La Kahina, Icone des amazighs

 La Kahina, Icone des amazighs

crédit photo : Karim Sahib / AFP


Reine des Aurès et cheffe de guerre, elle a dirigé la résistance du peuple berbère face à la conquête musulmane de l’Afrique du Nord. Capturée au combat et tuée, elle est entrée dans la légende comme le symbole de la femme amazighe héroïque et rebelle.


Au VIIe siècle, quinze ans après la mort du prophète Mahomet (632), la conquête de l’Afrique du Nord est décidée par le chef de la dynastie omeyyade, Muawiya Ier. Ce qu’on appelle alors l’Ifriqiya orientale et centrale est dirigée par le prince berbère Koceïla, chef de la résistance armée contre l’expansion musulmane au Maghreb. A la mort au combat de ce dernier, en 686, la Kahina est désignée par le conseil de sa tribu pour lui succéder à la tête de la résistance du peuple amazigh.


 


L’art de l’embuscade


Selon l’historien Ibn Khaldoun, la Kahina (dont la date de naissance n’est pas connue) serait la fille unique de Tabat Ibn Tifan, seigneur de la puissante tribu zénète des Djerawa, tribu qui aurait fourni des chefs à tous les Berbères des Aurès. D’autres sources la disent d’ascendance métissée : byzantine et amazighe. Appelée Dihya, Daya, Damya ou Tihya, elle est surnommée la Kahina – “la prêtresse” – par ses adversaires arabes en raison de ses pouvoirs de divination. On ignore si elle était chrétienne, juive ou animiste.

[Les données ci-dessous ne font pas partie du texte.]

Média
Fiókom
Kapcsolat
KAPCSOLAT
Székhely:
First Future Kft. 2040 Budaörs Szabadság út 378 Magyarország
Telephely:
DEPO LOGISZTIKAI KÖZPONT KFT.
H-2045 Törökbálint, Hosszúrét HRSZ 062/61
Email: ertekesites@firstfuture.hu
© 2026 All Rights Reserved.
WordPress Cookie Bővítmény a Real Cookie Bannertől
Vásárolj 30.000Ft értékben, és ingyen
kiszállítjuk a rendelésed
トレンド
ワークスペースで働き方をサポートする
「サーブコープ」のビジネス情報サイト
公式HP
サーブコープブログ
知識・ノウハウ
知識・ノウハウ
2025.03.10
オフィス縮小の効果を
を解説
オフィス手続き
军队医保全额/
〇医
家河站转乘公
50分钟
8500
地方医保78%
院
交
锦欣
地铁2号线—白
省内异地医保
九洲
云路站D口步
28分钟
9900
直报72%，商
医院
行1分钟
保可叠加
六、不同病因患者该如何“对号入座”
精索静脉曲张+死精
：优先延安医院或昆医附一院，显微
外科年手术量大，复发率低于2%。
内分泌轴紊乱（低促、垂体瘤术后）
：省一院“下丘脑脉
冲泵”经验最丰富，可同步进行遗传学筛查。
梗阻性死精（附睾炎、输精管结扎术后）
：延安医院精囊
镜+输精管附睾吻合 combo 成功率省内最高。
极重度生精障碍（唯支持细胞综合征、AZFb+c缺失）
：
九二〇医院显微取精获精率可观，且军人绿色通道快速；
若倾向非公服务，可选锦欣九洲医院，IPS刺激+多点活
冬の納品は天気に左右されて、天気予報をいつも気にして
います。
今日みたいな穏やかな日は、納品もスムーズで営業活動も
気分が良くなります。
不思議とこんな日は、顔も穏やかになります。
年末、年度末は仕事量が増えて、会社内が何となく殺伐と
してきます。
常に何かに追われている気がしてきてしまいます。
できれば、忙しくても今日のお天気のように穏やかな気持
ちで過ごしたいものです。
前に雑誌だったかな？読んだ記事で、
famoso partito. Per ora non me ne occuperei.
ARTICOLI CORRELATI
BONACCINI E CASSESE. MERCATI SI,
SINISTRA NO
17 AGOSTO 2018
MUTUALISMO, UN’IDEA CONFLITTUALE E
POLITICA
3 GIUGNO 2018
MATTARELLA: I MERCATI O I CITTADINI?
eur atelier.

Formée très tôt à l’art de la guerre, fin stratège, la Kahina va fédérer autour d’elle toutes les tribus berbères et régner sur un état indépendant pendant plus de cinq ans. Adversaire redoutable, elle défait par deux fois la grande armée des Omeyyades, dont elle freinera longtemps l’avancée en territoire amazigh, en pratiquant l’art des embuscades et la politique de la terre brûlée. A ses côtés, ses deux fils, Ifran et Yezdia.


 


Trahie par son fils adoptif et décapitée


Quand les Omeyyades reviennent en force cinq ans plus tard, la Kahina s’engage face à l’armée de l’émir Moussa Ibn Noçaïr, dirigée par Hassan Ibn Numan. En 703, lors d’une bataille où elle lutte, épée à la main, elle est vaincue et se réfugie dans l’amphithéâtre d’El Jem. Sa défaite serait due en partie à la trahison de son fils adoptif Khaled Ibn Yazid, jeune prisonnier arabe qu’elle avait épargné lors de la victoire de l’oued Nini. Prisonnière, la Kahina est décapitée au lieu-dit Bir AlKahina. On dit que sa tête a été envoyée en trophée au calife Abd Al-Malik en Syrie. Douze mille Berbères ­seront recrutés dans l’armée arabe. Quant à ses fils, on dit que, se sentant vaincue, elle leur aurait ordonné de ­rejoindre l’armée arabe, où on leur aurait attribué de hauts commandements, eu égard à leur rang.


Seule femme à avoir combattu les puissants Omeyyades, la Kahina demeure la figure iconique de la résistance amazighe. Son destin tragique a inspiré nombre d’écrivains, comme l’Algérien Kateb Yacine, ou l’essayiste ­féministe franco-tunisienne Gisèle Halimi. En 2003, une seule statue a été érigée au Maghreb à sa mémoire, à ­Baghaï, en Algérie, où se trouvait supposément son ­château. “Sparte eût inscrit son nom dans ses temples, ­Homère l’eût célébré dans ses poèmes immortels”, disait d’elle, en hommage, un ancien manuscrit anonyme.